DuPont and Yingli Energy (China) Company Limited (“Yingli China”) have signed a $100 million strategic agreement for photovoltaic materials aimed at accelerating the adoption of solar energy to address one of the world’s biggest challenges – reducing dependence on fossil fuels.
- In the PV industry, there is still a lot of opportunities for material suppliers
- Materials enabling higher cell and module efficiencies and more reliable products are the most demanded.
Yingli China is a wholly owned subsidiary of Yingli Green Energy Holding Company Limited (“Yingli”), a leading solar energy company and one of the world's largest vertically integrated photovoltaic manufacturers.

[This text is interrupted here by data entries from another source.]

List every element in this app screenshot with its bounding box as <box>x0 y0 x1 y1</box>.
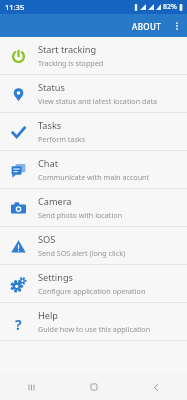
staticText: Camera <box>38 195 72 208</box>
staticText: Start tracking <box>38 43 97 56</box>
staticText: Perform tasks <box>38 134 86 144</box>
button[interactable]: More options <box>167 16 187 36</box>
button[interactable]: Settings <box>0 265 187 302</box>
button[interactable]: Camera <box>0 189 187 226</box>
staticText: Help <box>38 309 59 322</box>
button[interactable]: Status <box>0 75 187 112</box>
button[interactable]: Recent apps <box>0 374 63 400</box>
staticText: ? <box>15 315 22 330</box>
staticText: Send photo with location <box>38 210 123 220</box>
staticText: Send SOS alert (long click) <box>38 248 126 258</box>
button[interactable]: Home <box>63 374 125 400</box>
staticText: 82% <box>163 2 177 12</box>
staticText: Configure application operation <box>38 286 146 296</box>
staticText: 11:35 <box>5 2 25 12</box>
staticText: SOS <box>38 233 56 246</box>
button[interactable]: SOS <box>0 227 187 264</box>
staticText: Guide how to use this application <box>38 324 151 334</box>
button[interactable]: Chat <box>0 151 187 188</box>
staticText: Chat <box>38 157 58 170</box>
staticText: Tracking is stopped <box>38 58 104 68</box>
staticText: Status <box>38 81 65 94</box>
button[interactable]: ? <box>0 303 187 340</box>
staticText: ABOUT <box>132 21 162 32</box>
staticText: Communicate with main account <box>38 172 150 182</box>
staticText: Settings <box>38 271 73 284</box>
button[interactable]: ABOUT <box>127 18 167 35</box>
staticText: Tasks <box>38 119 62 132</box>
button[interactable]: Start tracking <box>0 37 187 74</box>
button[interactable]: Tasks <box>0 113 187 150</box>
button[interactable]: Back <box>125 374 187 400</box>
staticText: View status and latest location data <box>38 96 158 106</box>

The agreement was signed in a ceremony in Washington, D.C., which was organized by the U.S. Department of Commerce and the Ministry of Commerce People's Republic of China, and hosted by the U.S. Chamber of Commerce. Under the terms of the agreement, Yingli will purchase photovoltaic materials including DuPont™ Solamet® photovoltaic metallization pastes used in solar modules and protective backsheet for solar modules made with DuPont™ Tedlar® polyvinyl fluoride film.
According to industry estimates, over the next five years, 20 percent average annual growth is expected in solar installations globally.
DuPont achieved about $1.4 billion in sales to the photovoltaic market in 2011, and has set a goal to reach $2 billion in sales by 2014, based on continued, strong demand for its products.